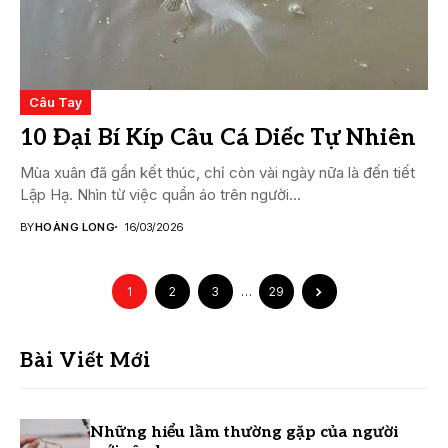
Câu Tay
10 Đại Bí Kíp Câu Cá Diếc Tự Nhiên
Mùa xuân đã gần kết thúc, chỉ còn vài ngày nữa là đến tiết
Lập Hạ. Nhìn từ việc quần áo trên người...
BY
HOÀNG LONG
16/03/2026
1
2
3
…
29
Bài Viết Mới
Những hiểu lầm thường gặp của người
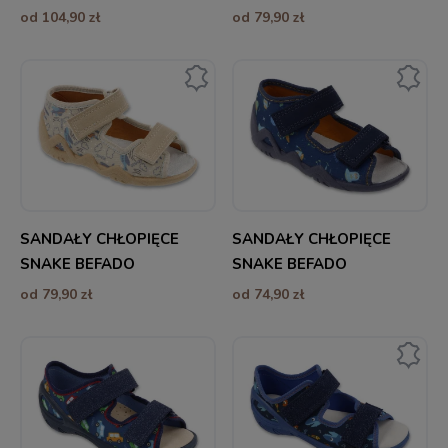
od 104,90 zł
od 79,90 zł
SANDAŁY CHŁOPIĘCE
SANDAŁY CHŁOPIĘCE
SNAKE BEFADO
SNAKE BEFADO
od 79,90 zł
od 74,90 zł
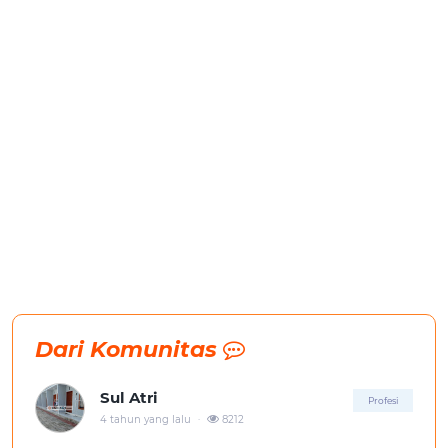
Dari Komunitas
Sul Atri
Profesi
.
4 tahun yang lalu
8212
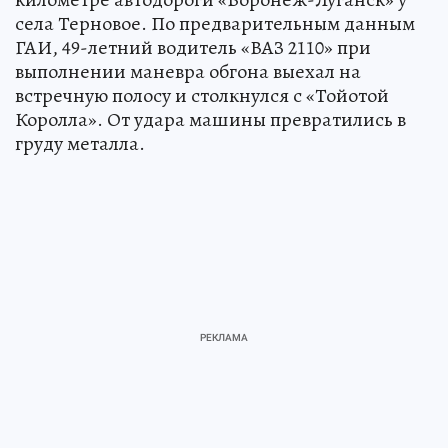
села Терновое. По предварительным данным
ГАИ, 49-летний водитель «ВАЗ 2110» при
выполнении маневра обгона выехал на
встречную полосу и столкнулся с «Тойотой
Королла». От удара машины превратились в
груду металла.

+-------+

**DIRECTIONS:**
Could you copy the data above exactly, leaving the pictures out?

**EXERCISE RESPONSE:**
Câu Tay
10 Đại Bí Kíp Câu Cá Diếc Tự Nhiên
Mùa xuân đã gần kết thúc, chỉ còn vài ngày nữa là đến tiết
Lập Hạ. Nhìn từ việc quần áo trên người...
BY
HOÀNG LONG
16/03/2026
1
2
3
…
29
Bài Viết Mới
Những hiểu lầm thường gặp của người
od 104,90 zł
od 79,90 zł
SANDAŁY CHŁOPIĘCE
SANDAŁY CHŁOPIĘCE
SNAKE BEFADO
SNAKE BEFADO
od 79,90 zł
od 74,90 zł
Dari Komunitas
Sul Atri
Profesi
.
4 tahun yang lalu
8212
села Терновое. По предварительным данным
ГАИ, 49-летний водитель «ВАЗ 2110» при
выполнении маневра обгона выехал на
встречную полосу и столкнулся с «Тойотой
Королла». От удара машины превратились в
груду металла.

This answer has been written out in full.